═════ Supplied material ═════

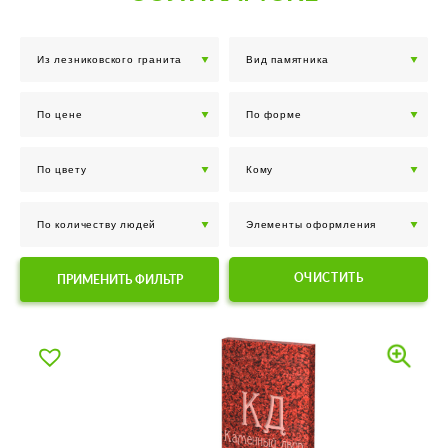
ОЧИСТИТЬ
ПРИМЕНИТЬ ФИЛЬТР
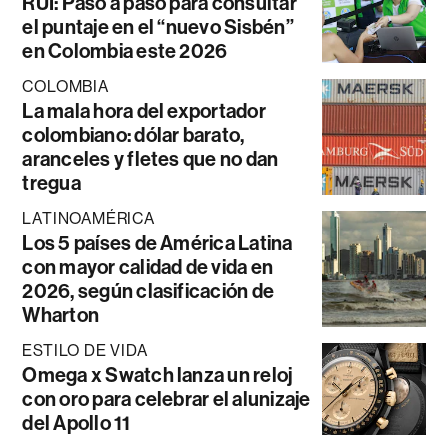
RUI: Paso a paso para consultar
el puntaje en el “nuevo Sisbén”
en Colombia este 2026
COLOMBIA
La mala hora del exportador
colombiano: dólar barato,
aranceles y fletes que no dan
tregua
LATINOAMÉRICA
Los 5 países de América Latina
con mayor calidad de vida en
2026, según clasificación de
Wharton
ESTILO DE VIDA
Omega x Swatch lanza un reloj
con oro para celebrar el alunizaje
del Apollo 11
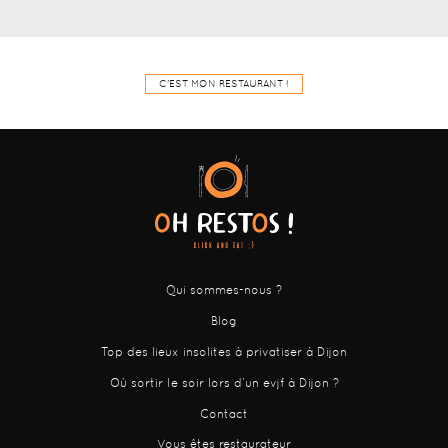
C'EST MON RESTAURANT !
Qui sommes-nous ?
Blog
Top des lieux insolites à privatiser à Dijon
Où sortir le soir lors d’un evjf à Dijon ?
Contact
Vous êtes restaurateur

═════

■ What to do ■
With the images omitted, repeat all the data word for word.

■ Expected answer ■
ОЧИСТИТЬ
ПРИМЕНИТЬ ФИЛЬТР
RUI: Paso a paso para consultar
el puntaje en el “nuevo Sisbén”
en Colombia este 2026
COLOMBIA
La mala hora del exportador
colombiano: dólar barato,
aranceles y fletes que no dan
tregua
LATINOAMÉRICA
Los 5 países de América Latina
con mayor calidad de vida en
2026, según clasificación de
Wharton
ESTILO DE VIDA
Omega x Swatch lanza un reloj
con oro para celebrar el alunizaje
del Apollo 11
C'EST MON RESTAURANT !
Qui sommes-nous ?
Blog
Top des lieux insolites à privatiser à Dijon
Où sortir le soir lors d’un evjf à Dijon ?
Contact
Vous êtes restaurateur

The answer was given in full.